-- WHAT TO WORK ON --
Each line of the entries below that includes "штор" belongs in your answer.

-- MATERIAL FOR THE TASK --
= = =

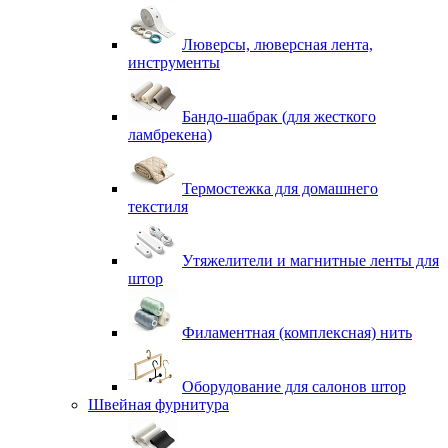
Люверсы, люверсная лента,
инструменты
Бандо-шабрак (для жесткого
ламбрекена)
Термостежка для домашнего
текстиля
Утяжелители и магнитные ленты для
штор
Филаментная (комплексная) нить
Оборудование для салонов штор
Швейная фурнитура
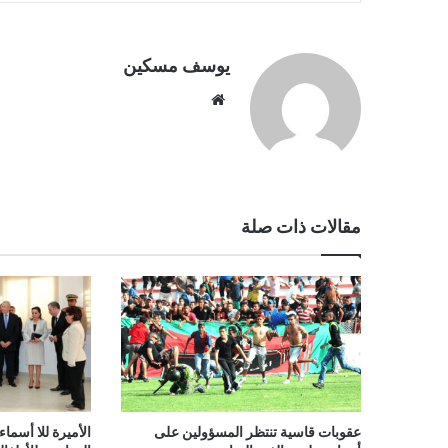
يوسف مسكين
موقع
الويب
مقالات ذات صلة
عقوبات قاسية تنتظر المسؤولين على
الأميرة للا أسما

= = =

-- YOUR SOLUTION --
штор
Оборудование для салонов штор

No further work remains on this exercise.